The advantage of the rasterization approach over ray tracing is mainly sped. Computing the intersection of rays with geometry is a computationally expensive operation. This intersection time also grows linearly with the amount of geometry contained in the scene, as we will see in one of the next lessons. On the other hand, the projection process is incredibly simple, relies on basic math operations (multiplications, divisions, etc.), and can be aggressively optimized (especially if special hardware is designed for this purpose which is the case with GPUs). Graphics cards are almost all using an algorithm based on the rasterization approach (which is one of the reasons they can render 3D scenes so quickly, at interactive frame rates).

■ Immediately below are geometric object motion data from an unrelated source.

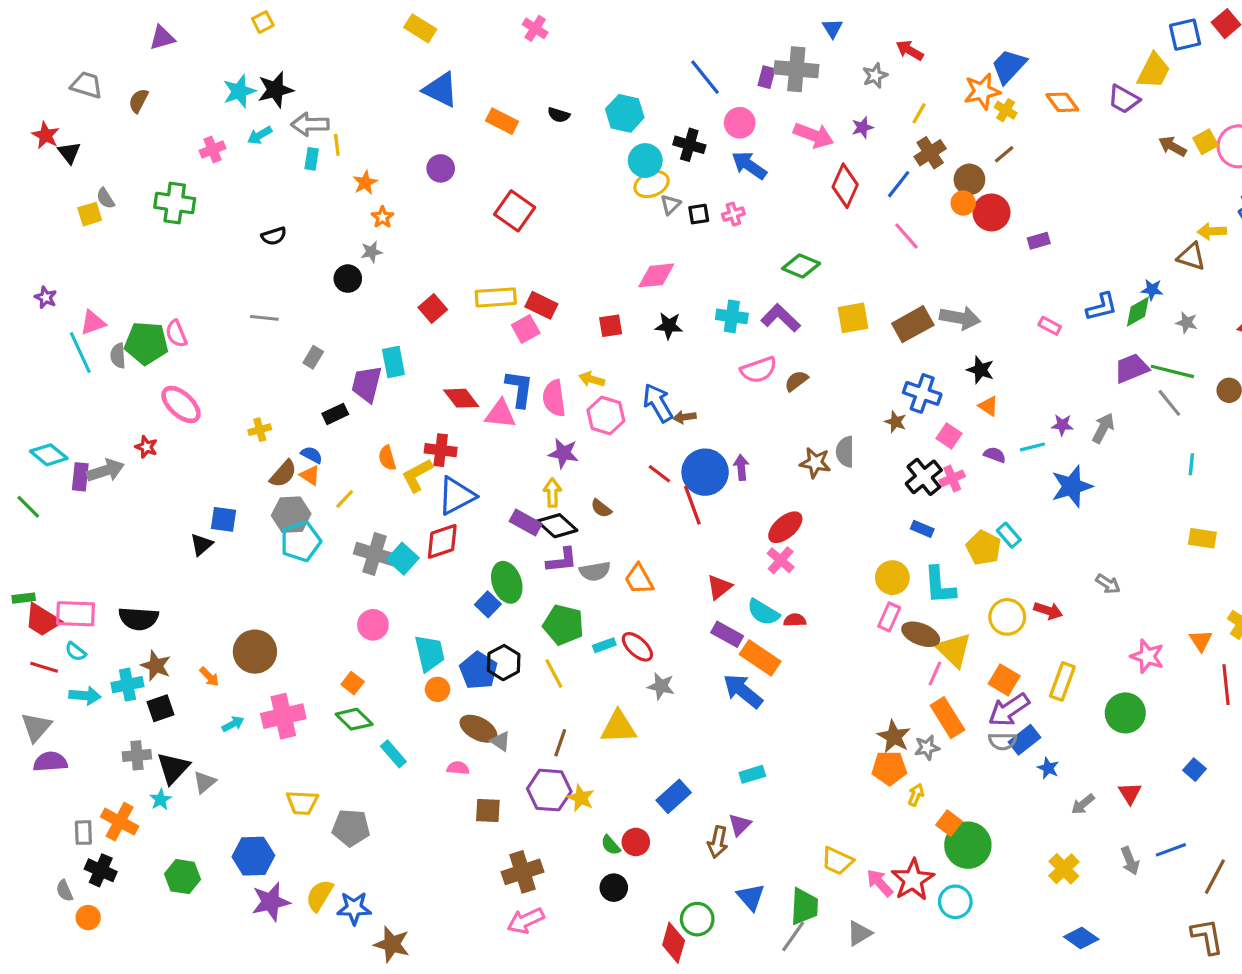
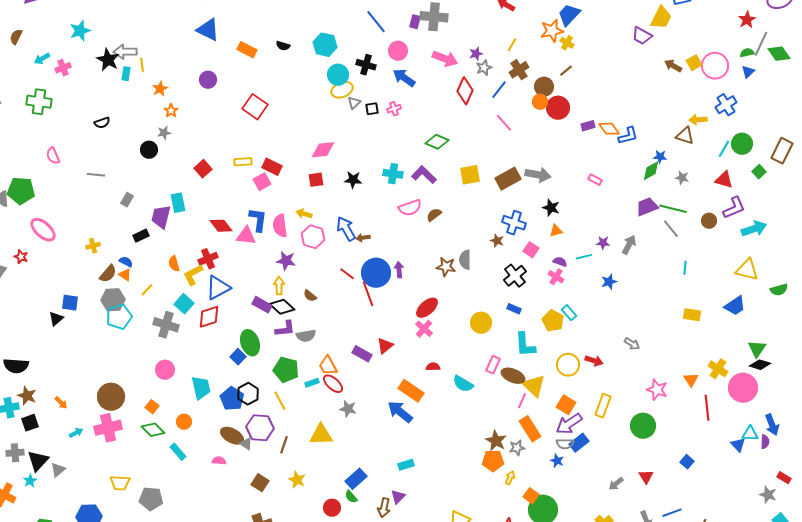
gray star: (875, 76) -> (484, 68), moved
black star: (275, 90) -> (108, 60), moved, turned -30
orange diamond: (1062, 102) -> (609, 129), moved
cyan arrow: (260, 135) -> (42, 59), moved
pink diamond: (656, 275) -> (323, 150), moved
yellow rectangle: (496, 297) -> (243, 162), size x0.7
blue L-shape: (1102, 307) -> (628, 136), moved
pink semicircle: (176, 334) -> (53, 156), moved
orange triangle: (988, 406) -> (556, 231), turned -48
red cross: (441, 450) -> (208, 259), turned -30
pink cross: (952, 478) -> (556, 277), moved, turned -35
blue star: (1072, 486) -> (609, 282), size x0.6
cyan square: (403, 559) -> (184, 304), moved
yellow circle: (892, 578) -> (481, 323), moved
orange trapezoid: (639, 579) -> (328, 366), moved
cyan semicircle: (763, 612) -> (463, 384), moved
purple rectangle: (727, 634) -> (362, 354), moved
brown circle: (255, 652) -> (111, 397), moved
orange circle: (438, 689) -> (184, 422), moved
blue star: (1048, 768) -> (557, 461), moved
purple hexagon: (549, 790) -> (260, 428), moved
brown square: (488, 811) -> (260, 483), moved, turned 30
green semicircle: (611, 845) -> (351, 497), moved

When real-time rendering APIs such as OpenGL or DirectX is used, the projection matrix needs to be dealt with. Even if you are only interested in ray tracing, you should know about it for at least a historical reason: it is one of the most important techniques in rendering and the most commonly used technique for producing real-time 3D computer graphics. Plus, it is likely at some point that you will have to deal with the GPU anyway, and real-time rendering APIs do not compute this matrix for you. You will have to do it yourself.

The concept of rasterisation is really important in rendering. As we learned in this chapter, the projection of P onto the screen, can be computed by dividing the point's coordinates x and y by the point's z-coordinate. As you may guess, all initial coordinates are real numbers - floats for instance - thus P' coordinates are also real numbers. However pixel coordinates need to be integers, thereby, to store the color of P's in the image, we will need to convert its coordinates to pixel coordinates - in other words from floats to integers. We say that the point's coordinates are converted from screen space to raster space. More information can be found on this process in the lesson on rays and cameras.

The next three lessons are devoted to studying the construction of the orthographic and perspective matrix, and how to use them in OpenGL to display images and 3D geometry.